In Lecture 10 we looked at a few approaches to using hooks and plotting information about means and standard deviations of our network’s activations.
This seems like it might be useful as a debugging strategy or sanity check on real-world models, so I wanted to try to instrument my own network. For simplicity’s sake I chose to ResNet-18 against the MNIST dataset.
I’ve chosen to instrument conv1, conv2_x, conv3_x, conv4_x, and conv5_x.
I ran .fit() for 3 epochs using a learning rate of 1e-2. I used a validation size of 50% because the graphs start to get too wide if there are too many items in the training set.
The untrained model’s weights descend into some kind of pattern. In general it looks like most of the activations are collapsing to values closer to zero.
Right away something seems wrong with the first convolutional layer. It looks like very few activations have a high value and most are clustered around zero.
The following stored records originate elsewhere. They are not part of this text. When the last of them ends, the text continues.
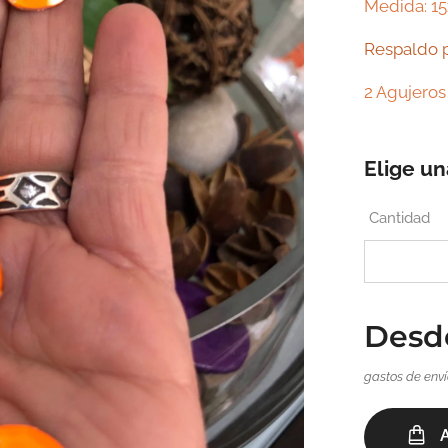
Medida: 
Respaldo 
2 Agujeros
Elige un
Cantidad
Des
gastos de enví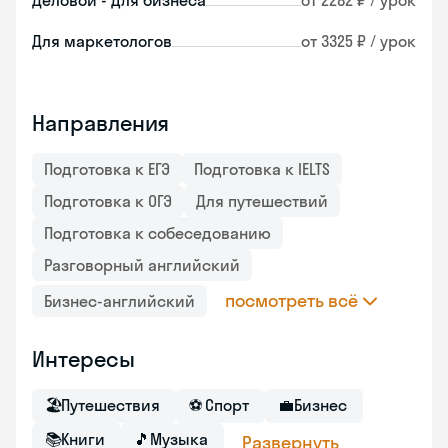
Деловой - для бизнеса
от 2282 ₽ / урок
Для маркетологов
от 3325 ₽ / урок
Направления
Подготовка к ЕГЭ
Подготовка к IELTS
Подготовка к ОГЭ
Для путешествий
Подготовка к собеседованию
Разговорный английский
посмотреть всё
Бизнес-английский
Интересы
🏖
Путешествия
⚽
Спорт
💼
Бизнес
📚
Книги
🎵
Музыка
Развернуть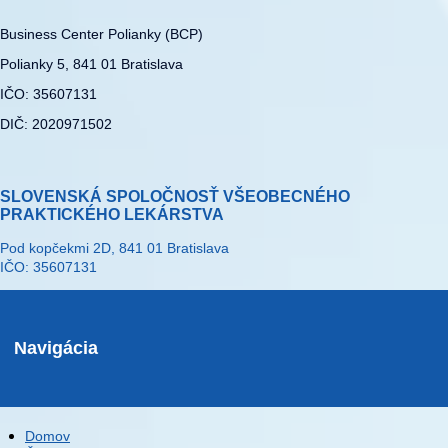
Business Center Polianky (BCP)
Polianky 5, 841 01 Bratislava
IČO: 35607131
DIČ: 2020971502
SLOVENSKÁ SPOLOČNOSŤ VŠEOBECNÉHO
PRAKTICKÉHO LEKÁRSTVA
Pod kopčekmi 2D, 841 01 Bratislava
IČO: 35607131
Navigácia
Domov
I gave this some thought and realized it was probably because I was using discriminative learning rates. This particular Kaggle contest doesn’t let us use pre-trained models and I was just in auto-pilot from all of my previous work/contests.
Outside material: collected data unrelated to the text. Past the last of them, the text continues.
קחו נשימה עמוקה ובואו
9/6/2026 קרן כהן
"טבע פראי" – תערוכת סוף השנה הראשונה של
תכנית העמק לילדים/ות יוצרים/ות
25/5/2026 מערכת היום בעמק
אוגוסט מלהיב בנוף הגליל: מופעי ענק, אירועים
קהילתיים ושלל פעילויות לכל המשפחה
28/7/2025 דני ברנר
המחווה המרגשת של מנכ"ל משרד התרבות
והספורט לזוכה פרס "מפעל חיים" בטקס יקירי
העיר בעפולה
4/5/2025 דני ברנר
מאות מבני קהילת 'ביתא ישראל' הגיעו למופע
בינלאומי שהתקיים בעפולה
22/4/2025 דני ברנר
This looks much better! It seems like it will improve things as my f1score improved from 0.238104 to 0.468753 with a corresponding improvement in loss.
Really interesting, and as you pointed out, also useful to debug and understand what is happening in the learning process.
BTW, good luck with the competition, I’m currently sitting at the 4th place without having ever touched to audio and without doing this kind of analysis, so I’m confident that you can get even better result than me
how you would interpret from graphs about the density of values
. I mean what does yellow shade and purple shed interpret to…
The x-axis represents time.
The y-axis represents the magnitude of the activations. Yellow represents “A lot of activations at this magnitutde” while blue represents “Not very many activations at this magnitutde”. At the beginning of training you can see that the upper portions of the plot are mostly blue, meaning that most activations are around 0.
BTW, good luck with the competition, I’m currently sitting at the 4th place without having ever touched to audio and without doing this kind of analysis, so I’m confident that you can get even better result than me
4th place, that’s awesome!
I’ve actually never done anything with audio either so I don’t share your confidence quite yet haha. I haven’t incorporated the noisy dataset at all yet so I’m hoping there’s still a lot of room for improvement.
If you’re ever interested in teaming up on a competition feel free to let me know.
This is very nice Josh, thanks! I wonder if there’s some way to programatically include this info during model training; maybe using the callback structure to check the “activation density” and adjust the LR accordingly…
@immaried Sorry, they’re all supposed to represent activations. I mistakenly referred to them as “weights” and can’t edit the post since it’s been so long.